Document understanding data

*****

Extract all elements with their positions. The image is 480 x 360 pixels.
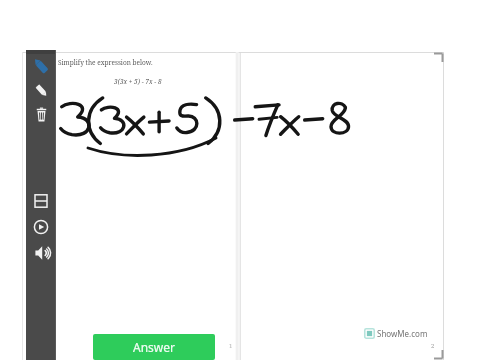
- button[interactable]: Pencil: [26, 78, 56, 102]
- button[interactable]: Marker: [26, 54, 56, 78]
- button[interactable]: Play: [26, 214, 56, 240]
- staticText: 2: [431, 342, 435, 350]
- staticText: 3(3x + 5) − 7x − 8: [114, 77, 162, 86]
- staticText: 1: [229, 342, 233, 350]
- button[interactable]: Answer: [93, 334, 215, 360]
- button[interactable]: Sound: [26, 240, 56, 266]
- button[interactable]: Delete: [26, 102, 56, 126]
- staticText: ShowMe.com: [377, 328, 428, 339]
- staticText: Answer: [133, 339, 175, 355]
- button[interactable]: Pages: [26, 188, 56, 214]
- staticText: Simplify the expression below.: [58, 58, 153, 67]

*****

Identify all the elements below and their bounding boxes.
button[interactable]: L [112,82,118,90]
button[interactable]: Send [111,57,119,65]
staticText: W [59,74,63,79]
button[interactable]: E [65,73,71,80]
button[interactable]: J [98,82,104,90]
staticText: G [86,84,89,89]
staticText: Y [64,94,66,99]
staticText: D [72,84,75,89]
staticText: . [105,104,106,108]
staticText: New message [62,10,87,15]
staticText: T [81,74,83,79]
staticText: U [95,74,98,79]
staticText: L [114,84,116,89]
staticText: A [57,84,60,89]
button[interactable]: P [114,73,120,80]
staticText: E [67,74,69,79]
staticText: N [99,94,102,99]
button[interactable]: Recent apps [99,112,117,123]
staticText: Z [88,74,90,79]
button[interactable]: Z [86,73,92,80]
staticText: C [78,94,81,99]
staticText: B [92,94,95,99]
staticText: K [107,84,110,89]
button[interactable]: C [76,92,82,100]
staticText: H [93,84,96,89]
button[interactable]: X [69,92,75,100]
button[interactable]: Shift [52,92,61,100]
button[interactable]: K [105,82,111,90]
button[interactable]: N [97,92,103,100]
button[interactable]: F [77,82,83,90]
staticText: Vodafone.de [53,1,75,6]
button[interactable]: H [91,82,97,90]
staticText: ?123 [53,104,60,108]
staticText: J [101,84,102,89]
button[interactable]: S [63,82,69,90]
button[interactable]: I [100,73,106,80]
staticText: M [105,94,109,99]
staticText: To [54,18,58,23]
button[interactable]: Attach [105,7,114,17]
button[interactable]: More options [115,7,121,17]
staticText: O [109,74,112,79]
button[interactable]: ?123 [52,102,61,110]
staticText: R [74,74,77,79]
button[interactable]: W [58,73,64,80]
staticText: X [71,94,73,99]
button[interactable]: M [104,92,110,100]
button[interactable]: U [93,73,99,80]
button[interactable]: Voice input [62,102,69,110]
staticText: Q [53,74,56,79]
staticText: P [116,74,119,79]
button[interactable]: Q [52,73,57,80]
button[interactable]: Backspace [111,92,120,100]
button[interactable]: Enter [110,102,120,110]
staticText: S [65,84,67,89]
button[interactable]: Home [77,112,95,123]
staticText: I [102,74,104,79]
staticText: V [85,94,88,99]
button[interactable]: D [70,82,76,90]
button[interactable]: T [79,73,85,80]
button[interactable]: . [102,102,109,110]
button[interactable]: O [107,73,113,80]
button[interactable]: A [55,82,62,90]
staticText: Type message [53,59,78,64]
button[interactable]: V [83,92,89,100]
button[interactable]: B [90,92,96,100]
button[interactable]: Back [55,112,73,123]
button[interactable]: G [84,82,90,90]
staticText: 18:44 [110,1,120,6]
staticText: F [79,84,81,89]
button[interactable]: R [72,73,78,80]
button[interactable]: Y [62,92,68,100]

*****

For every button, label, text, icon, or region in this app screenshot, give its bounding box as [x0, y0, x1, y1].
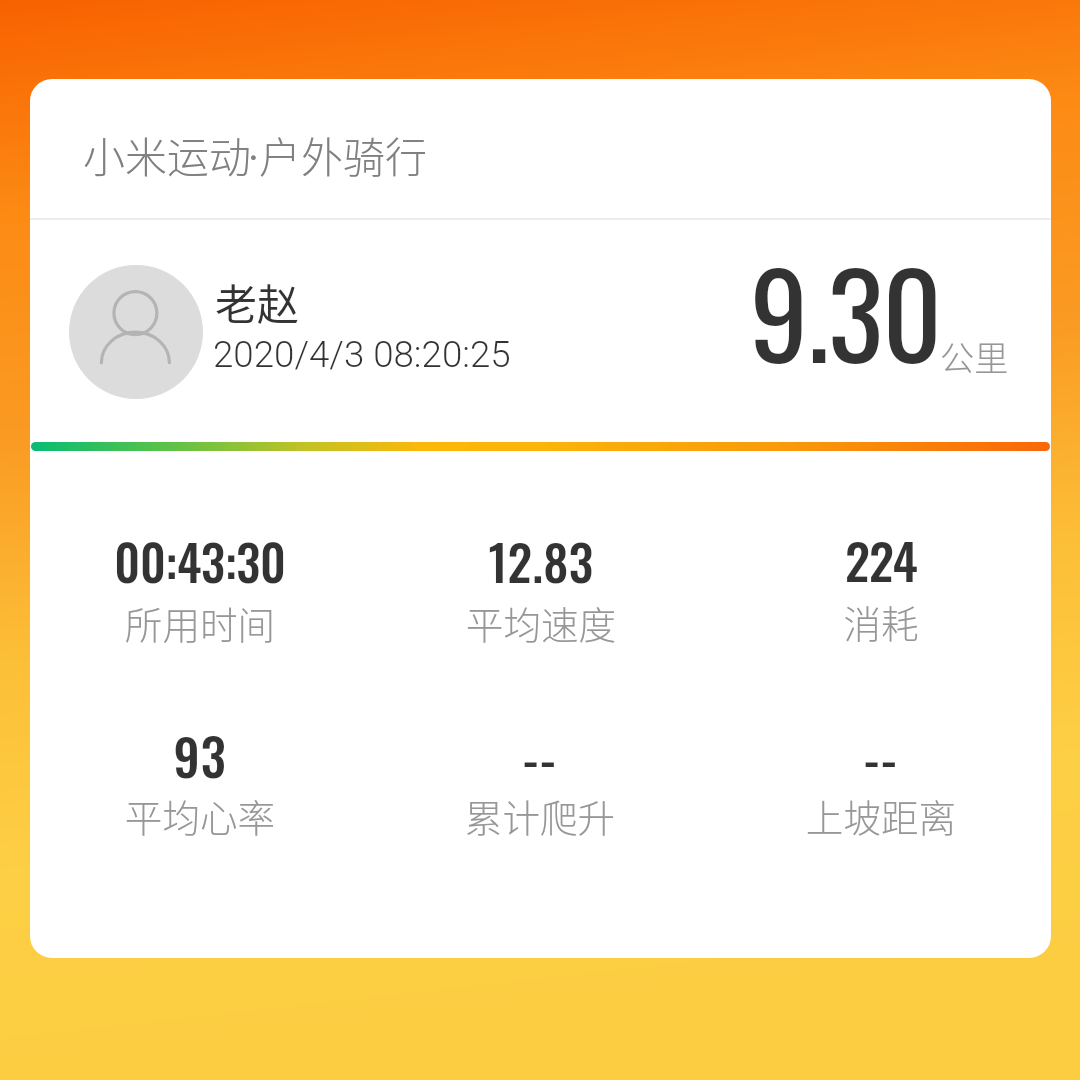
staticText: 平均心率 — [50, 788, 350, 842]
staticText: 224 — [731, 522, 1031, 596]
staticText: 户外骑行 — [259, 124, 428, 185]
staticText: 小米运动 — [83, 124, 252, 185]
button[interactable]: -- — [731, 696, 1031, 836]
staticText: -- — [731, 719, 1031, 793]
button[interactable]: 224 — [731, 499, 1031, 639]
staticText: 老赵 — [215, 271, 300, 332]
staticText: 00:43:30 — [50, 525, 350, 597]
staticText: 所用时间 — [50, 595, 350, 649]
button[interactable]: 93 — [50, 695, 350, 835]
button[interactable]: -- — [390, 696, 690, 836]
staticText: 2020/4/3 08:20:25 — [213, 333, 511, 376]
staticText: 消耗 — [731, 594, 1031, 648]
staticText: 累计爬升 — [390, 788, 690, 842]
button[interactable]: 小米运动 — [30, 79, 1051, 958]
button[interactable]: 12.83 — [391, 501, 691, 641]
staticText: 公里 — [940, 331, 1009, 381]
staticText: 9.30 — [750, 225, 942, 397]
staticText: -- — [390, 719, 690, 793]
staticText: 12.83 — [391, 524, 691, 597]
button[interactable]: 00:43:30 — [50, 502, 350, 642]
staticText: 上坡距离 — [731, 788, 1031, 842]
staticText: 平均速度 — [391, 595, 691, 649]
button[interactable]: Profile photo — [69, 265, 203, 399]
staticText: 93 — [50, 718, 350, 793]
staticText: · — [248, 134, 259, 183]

*****

### [TASK STATEMENT]
Scan the data, and report each line that uses the word "小米运动".

### [WRITTEN ANSWER]
staticText: 小米运动 — [83, 124, 252, 185]
button[interactable]: 小米运动 — [30, 79, 1051, 958]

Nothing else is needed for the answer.